A DEARTH OF POSTGRADUATE TEACHERS IN MEDICAL COLLEGES




It is a fact that it is not very easy to find quality teachers for post doctoral courses in particular, and even for postgraduate teaching in Medical Colleges. Good physicians and surgeons, after their M.Ch and DM are gobbled up by corporate hospitals leaving very few for teaching hospitals. There can be many reasons for this scarcity – poor remunerations, strange accountabilities, and fanciful rules of perks and promotions! But students are not to be blamed for that. So how do we maintain a high standard of education? What are the solutions?

I am sure that if you apply your mind you can substantially add on to my list, which is as follows:

1. Affiliate good corporate hospitals to teaching institutions. This will be a very bold step, but a very useful one. Not only M Ch and DM students but even MD and MS students can be benefited because the corporate hospitals are better equipped with both facilities and manpower. Why should a candidate going for MD Radiodiagnosis continue working in a teaching hospital which does not have a MRI unit? Why should he/she not be allowed rotation in a private/corporate hospital which has one?

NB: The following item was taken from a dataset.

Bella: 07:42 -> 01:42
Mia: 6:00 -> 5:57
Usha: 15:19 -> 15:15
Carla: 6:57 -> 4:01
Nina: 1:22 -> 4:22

2. Allow senior consultants in private sector to be part time teachers. This is a contentious issue as these guys will not be automatically welcomed by the full time teachers as they would say that the private guys will be enjoying the best of both the worlds. Yes, they will, but they will be invaluable in filling the void in the teaching staff.

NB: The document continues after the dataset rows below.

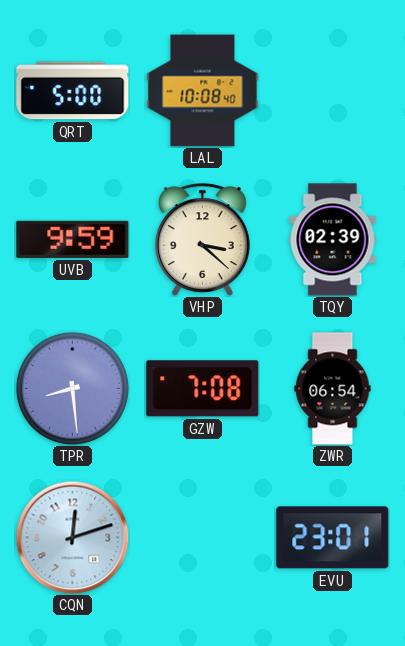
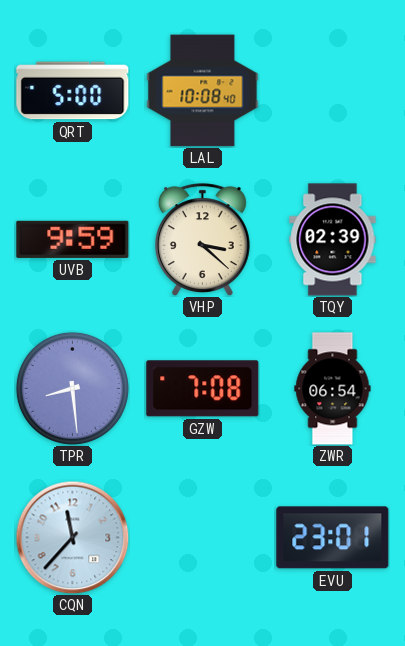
CQN: 12:12 -> 11:37
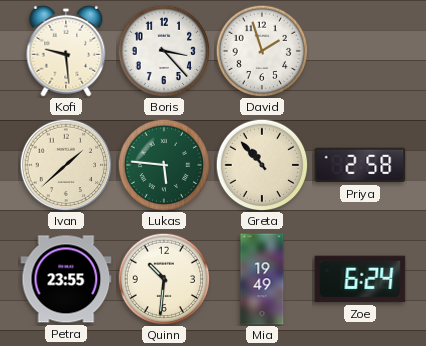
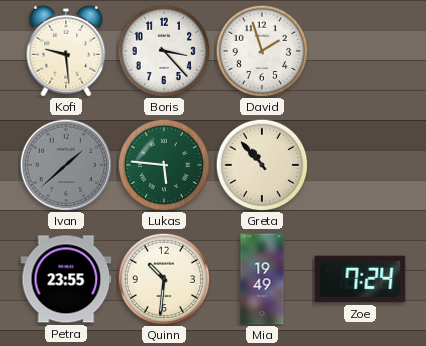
Ivan dial: cream -> grey
Priya: 2:58 -> none
Zoe: 6:24 -> 7:24
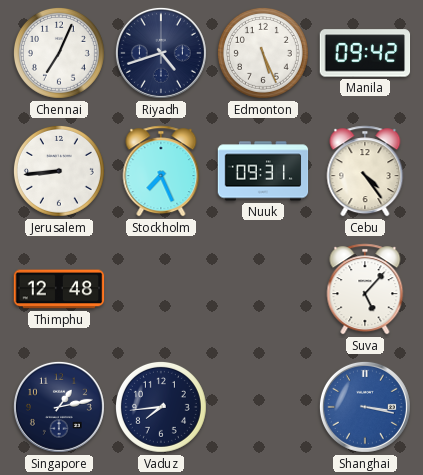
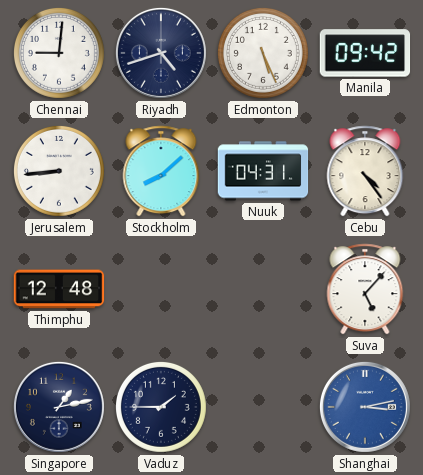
Chennai: 7:04 -> 9:01
Stockholm: 7:26 -> 8:08
Nuuk: 09:31 -> 04:31
Vaduz: 7:44 -> 1:45
Shanghai: 3:17 -> 3:13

3. At some stage E-medicine has to take a firm hold in medical education. Didactic lectures, case presentations, ward rounds and planning sessions can be arranged at a fixed time in each hospital and it can be beamed to hand held devices of MD, MS, DM, DNB and MCh students. Seminars and Journal clubs can similarly be organized every day by one hospital or the other and beamed to all students.

4. Each department has a MCI approved syllabus. Text books are there to assist but students do not know how to utilize the knowledge resource and how to apply this knowledge in clinical practice. This is what a medical teacher is supposed to do - help the students in achieving this goal. If departments cannot employ teachers in flesh and blood then they should at least have a list of E-teachers with whom the students can interact by software like Skype and discuss their subject or their patients. The students can also send a feedback about the quality of their interaction to the department / institution head so that the list and the hierarchy of the E-teachers can keep on changing continuously.

5. In surgical specialties every department cannot perform every type of surgery.  In Plastic Surgery today we are expected to teach Paediatric Plastic Surgery, Reconstructive Surgery, Burns, Hand Surgery, Micro-vascular Surgery, Cranio-maxillofacial Surgery, Uro-plastic Surgery, Onco-plastic Surgery, Aesthetic Surgery and Regenerative Surgery. No department can have specialist of each discipline. So it would be prudent to let the trainee do a rotation in different Plastic Surgery units and pick up the pearls of wisdom from multiple sources. No amount of newer faculty appointment can match this simple modification of the training programme.

6. If good people have to be attracted to teaching jobs, these jobs will have to be made more attractive. Research facilities will have to be added to clinical departments and research should be liberally funded. Research should be meticulously monitored, carelessness reprimanded and outstanding contributions applauded. Publication, citations and patents should be duly rewarded. Podium and poster presentations in state, national and international conferences should be valued and encouraged and these should be the factors in deciding future perks and promotions. Remember, if you pay peanuts.....you will only attract monkeys!


7. Today retirement is linked with age and a few state governments, when they failed to find teachers to fill the vacant positions increased the retirement age to 65 years and some private medical colleges went a step ahead and took it up to 70! Now retirement cannot be linked to age alone. Physical fitness, mental agility, surgical skills and up to date knowledge of the subject are all required to deem someone fit to continue in high and responsible positions. Some of the older teachers are priceless and invaluable and should be requested to continue but by law allowing everybody to be around is mindless. New talent brings new ideas and retaining deadwood stops the flow of the stream of knowledge.